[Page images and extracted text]
________________________________________

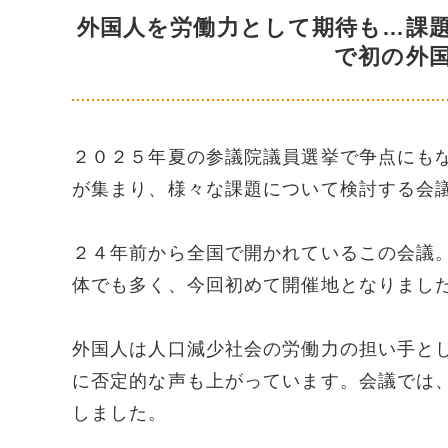
外国人を労働力として期待も…課
で初の外
２０２５年夏の参議院議員選挙で争点にも
が集まり、様々な課題について検討する会
２４年前から全国で開かれているこの会議
体でも多く、今回初めて開催地となりまし
外国人は人口減少社会の労働力の担い手と
に否定的な声も上がっています。会議では
しました。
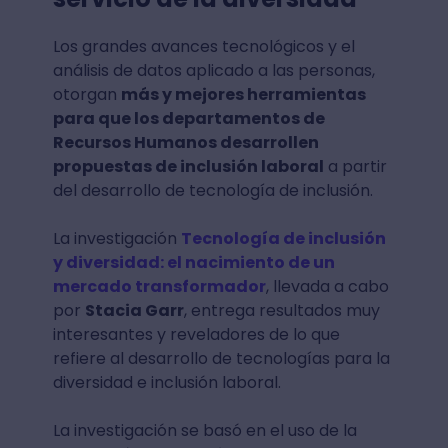
Los grandes avances tecnológicos y el
análisis de datos aplicado a las personas,
otorgan
más y mejores herramientas
para que los departamentos de
Recursos Humanos desarrollen
propuestas de inclusión laboral
a partir
del desarrollo de tecnología de inclusión.
La investigación
Tecnología de inclusión
y diversidad: el nacimiento de un
mercado transformador
, llevada a cabo
por
Stacia Garr
, entrega resultados muy
interesantes y reveladores de lo que
refiere al desarrollo de tecnologías para la
diversidad e inclusión laboral.
La investigación se basó en el uso de la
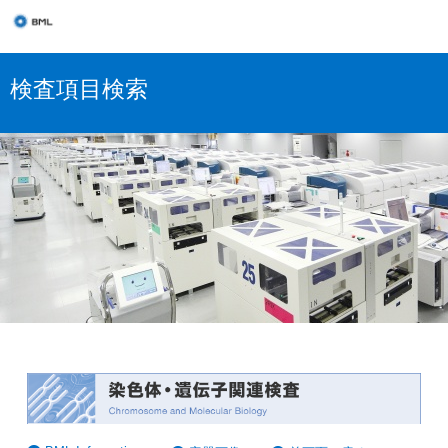
検査項目検索
染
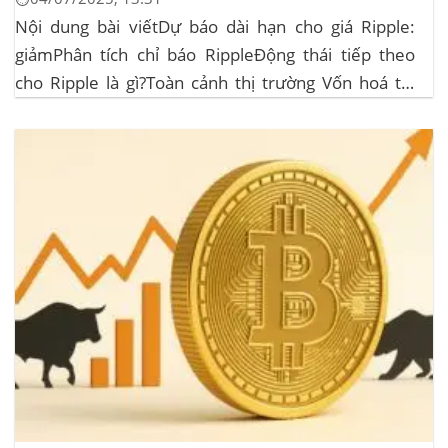
Nội dung bài viếtDự báo dài hạn cho giá Ripple:
giảmPhân tích chỉ báo RippleĐộng thái tiếp theo
cho Ripple là gì?Toàn cảnh thị trường Vốn hoá thị
trường: 3,45 nghìn tỷ USD, giảm khoảng 3% trong
24 giờ, phản ánh áp lực chốt lời sau nhịp phục hồi
đầu...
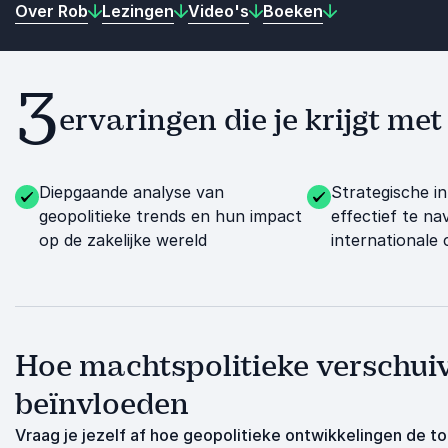
Over Rob
Lezingen
Video's
Boeken
3
ervaringen die je krijgt me
Diepgaande analyse van
Strategische i
geopolitieke trends en hun impact
effectief te na
op de zakelijke wereld
internationale 
Hoe machtspolitieke verschui
beïnvloeden
Vraag je jezelf af hoe geopolitieke ontwikkelingen de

________________________________________

* [Directions]: Copy out exactly the lines above beginning with the line that contains "del desarrollo de tecnología de inclusión." and finishing with the line that contains "Diepgaande analyse van", including both; leave the pictures out.

* [Response to this task]:
del desarrollo de tecnología de inclusión.
La investigación
Tecnología de inclusión
y diversidad: el nacimiento de un
mercado transformador
, llevada a cabo
por
Stacia Garr
, entrega resultados muy
interesantes y reveladores de lo que
refiere al desarrollo de tecnologías para la
diversidad e inclusión laboral.
La investigación se basó en el uso de la
検査項目検索
染
Nội dung bài viếtDự báo dài hạn cho giá Ripple:
giảmPhân tích chỉ báo RippleĐộng thái tiếp theo
cho Ripple là gì?Toàn cảnh thị trường Vốn hoá thị
trường: 3,45 nghìn tỷ USD, giảm khoảng 3% trong
24 giờ, phản ánh áp lực chốt lời sau nhịp phục hồi
đầu...
Over Rob
Lezingen
Video's
Boeken
3
ervaringen die je krijgt me
Diepgaande analyse van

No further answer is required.